Captura en menos de 48 horas
Cae “El Pony” en el estado de Puebla antes de que se cumplieran dos días del crimen. La Fiscalía General del estado de Puebla confirmó la detención de un hombre identificado de forma extraoficial como Juan Manuel “N”, sobrino del dueño del rancho donde ocurrió el ataque. Las autoridades lo ubicaron a partir de actos de investigación que permitieron rastrear su identidad y paradero.
La fiscal general Idamis Pastor Betancourt describió el caso como prioritario desde las primeras horas y advirtió que no habrá impunidad. La institución ha sido reservada con el nombre oficial del detenido y solo dará detalles cuando la carpeta de investigación esté sólidamente integrada.
Cómo ocurrió la masacre en Tehuitzingo
Hombres armados entraron al rancho de madrugada y dispararon contra todos los presentes. Las víctimas eran, en su mayoría, integrantes de una misma familia; el resto, trabajadores del lugar. Un niño de 11 años y un adolescente de 14 también murieron esa noche.
Las armas recuperadas —calibre 22 y 9 milímetros— orientaron a la fiscalía hacia una hipótesis que descarta un operativo de crimen organizado. Según las autoridades, el móvil apunta a una disputa por tierras entre parientes, un conflicto que venía cargándose desde antes y que esa madrugada reventó.

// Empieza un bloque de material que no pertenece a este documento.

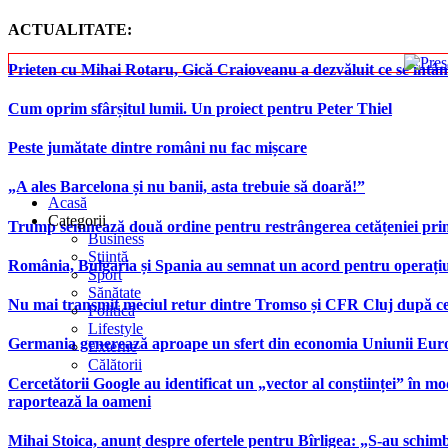
ACTUALITATE:
Prieten cu Mihai Rotaru, Gică Craioveanu a dezvăluit ce se înt
Cum oprim sfârșitul lumii. Un proiect pentru Peter Thiel
Peste jumătate dintre români nu fac mișcare
„A ales Barcelona și nu banii, asta trebuie să doară!”
Acasă
Categorii
Trump semnează două ordine pentru restrângerea cetățeniei prin
Business
Știință
România, Bulgaria și Spania au semnat un acord pentru operațiuni 
Sport
Sănătate
Nu mai transmit meciul retur dintre Tromso și CFR Cluj după ce
Politică
Lifestyle
Germania generează aproape un sfert din economia Uniunii Europ
Externe
Călătorii
Cercetătorii Google au identificat un „vector al conștiinței” în mod
raportează la oameni
Mihai Stoica, anunț despre ofertele pentru Bîrligea: „S-au schim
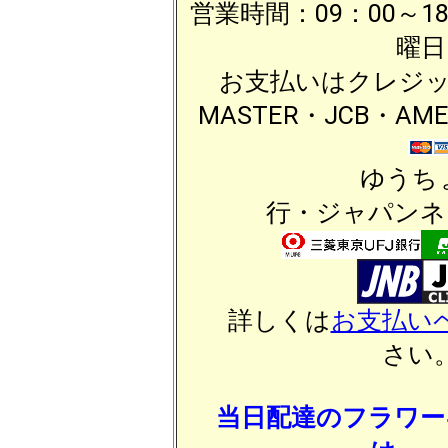
営業時間：09：00～1
曜日
お支払いはクレジッ
MASTER・JCB・A
ゆうちょ・三菱
行・ジャパンネ
詳しくは
お支払い
さい
当日配達のフラワー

La línea del conflicto familiar
La Fiscalía del estado de Puebla cerró pronto la hipótesis del crimen organizado. El tipo de armamento, la dinámica del ataque y los vínculos entre víctimas y agresor señalaron desde el inicio hacia una pelea interna por la posesión de terrenos. En versiones difundidas por medios nacionales se menciona a un hombre identificado como José Alfredo “T” como posible autor directo, señalado de haber disparado contra sus propios padres, hermanos y empleados. La fiscalía no ha confirmado esa identidad públicamente.
Más implicados bajo investigación
Las autoridades reconocen que el detenido no habría actuado solo. Se busca al menos a tres personas más por su presunta participación en el ataque. La investigación sigue abierta: se recaban testimonios, dictámenes periciales y datos de inteligencia.
El peso que carga la región Mixteca
En la región Mixteca, donde los conflictos por tierras y herencias tienen raíces viejas, el caso cayó con fuerza. Organizaciones locales y habitantes de la zona exigen que las autoridades lleguen hasta los últimos implicados. La presencia de tres menores de edad entre las víctimas arrastró el caso al centro de la conversación sobre violencia intrafamiliar y protección de la niñez en Puebla.
Las familias esperan. Los tres cuerpos infantiles siguen siendo la imagen que nadie en Tehuitzingo puede sacudir.